Why? Some Councilmembers Gave Public Reasons
Annalisa Perea felt uncomfortable about an alleged anti-LGBT bias of the nonprofit behind the project.
“If you can tell me otherwise and say that they are an affirming organization with a record of supporting the LGBTQ community, I’d be willing to listen to that. Otherwise, from what I’m seeing, it’s pretty disheartening to see their strong stance against my community,” Perea, who is openly gay, said on the dais.
After the vote, Perea explained to Politics 101 that the church’s pastor, Kevin Foster “stood in solidarity with other local bigots,” against last year’s Gay Pride flag raising at City Hall, and the Fresno Chaffee Zoo hosting a drag queen event.
She added, “It would not be fiscally responsible to hand over $2.8 million of taxpayer money to an organization that has a reputation of preying on vulnerable communities. On top of that, they have no experience doing the very task in which we’d be asking them to oversee. Our community deserves better than that.”
Karbassi said he understood Perea’s reasoning.
“I completely respect her vote. She voted her conscience. I can’t ask anyone to do anything different,” Karbassi said.
Foster did not respond to Politics 101’s request for comment.
Miguel Arias said the ACTS Foundation’s lack of experience, especially when it comes to foster care services, gave him pause. He said they are not accredited, nor registered to perform such services.

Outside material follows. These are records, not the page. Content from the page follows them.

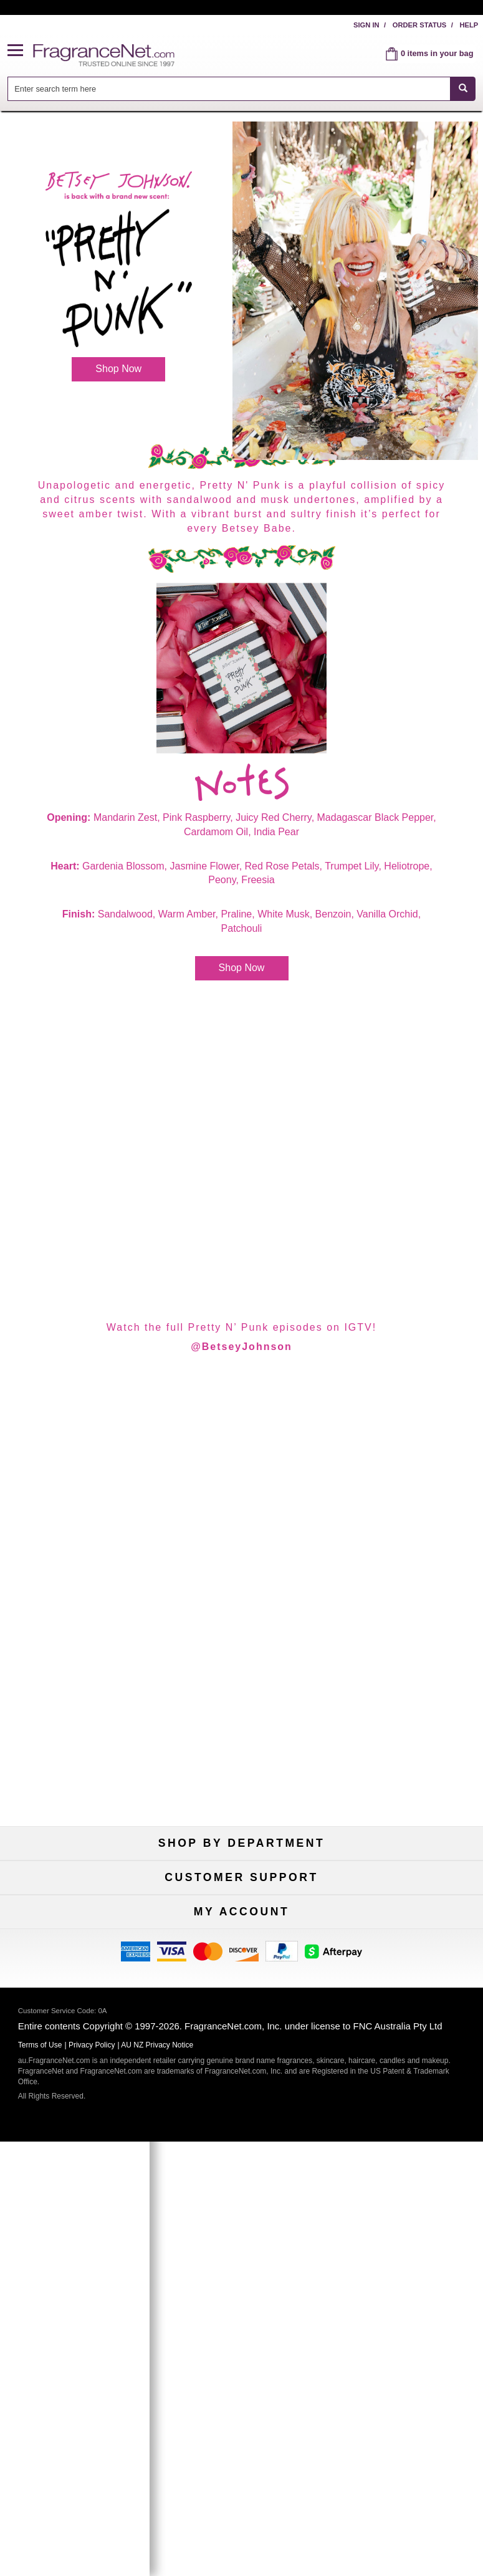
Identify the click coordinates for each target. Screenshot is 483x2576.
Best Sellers (241, 1923)
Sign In (366, 25)
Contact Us (77, 2045)
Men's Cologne (77, 1923)
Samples (241, 1902)
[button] (20, 50)
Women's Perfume (76, 1902)
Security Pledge (241, 2045)
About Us (77, 2066)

“I’m not willing to put the trust and the faith of public tax dollars in Fresno at risk with a partner who I don’t know,” Arias said. “Why do we need them when we have significant concerns about the process and their ability and experience and the allegations?”
The allegations mentioned by Arias were made in an email to the council the previous day by a former church employee, accusing the church of sexual discrimination and financial impropriety. The allegations have not been vetted by Politics 101 or the city.
Karbassi said the city attorney told him those allegations should not be considered when making a vote. Doing so could leave the city open to litigation.
Nelson Esparza has been one of the greatest advocates of affordable housing in Fresno. But, he was silent from the dais as to why he voted against the project.
Politics 101 asked Esparza at a recent Downtown Fresno Partnership event about his vote. But, he did not elaborate much.
“There will be other projects,” he said.
What About Bredefeld?
Then, there is Garry Bredefeld, the council’s Mr. Conservative. He voted no.
“He’s the one that pushes ‘In God We Trust’ right behind us on the dais. But he won’t trust a godly man and organization to put together a project that went through all the process,” Karbassi said.
Karbassi wonders if Bredefeld’s vote was a retaliation. Earlier in the meeting, Karbassi balked at a Bredefeld-sponsored ordinance that would crack down on street racing. Although Karbassi supports getting tough on street racers, he did not agree with the specifics of Bredefeld’s plan.
“It’s been suggested to me” that it was about opposing his bill, Karbassi said. “Nothing would surprise me. If that was the case, that would be really unfortunate. We don’t want this to be a circus anymore. That’s a circus move.”
Bredefeld is running for Fresno County Supervisor against incumbent Steve Brandau. Karbassi endorsed Brandau, and wonders if that is another reason for Bredefeld’s vote.
“Karbassi is a chronic crybaby who throws a tantrum by storming off the dais when his project gets turned down by (city) council. When he isn’t doing that, he avoids tough votes by not showing when the vote is being taken,” Bredefeld responded.
“He should be more concerned about his terrible votes where he approved the renaming of major historical streets to Cesar Chavez Boulevard, supporting the sexualization of young children by giving $100,000 for ‘gender-affirming counseling,’ and giving $1 million to Planned Parenthood to kill unborn babies. He votes against his constituents every week which is disgraceful. He needs to supports his constituents, not work against them,” Bredefeld said.[Update, 4/24/2023: This story has been updated with new responses from Annalisa Perea and Garry Bredefeld.]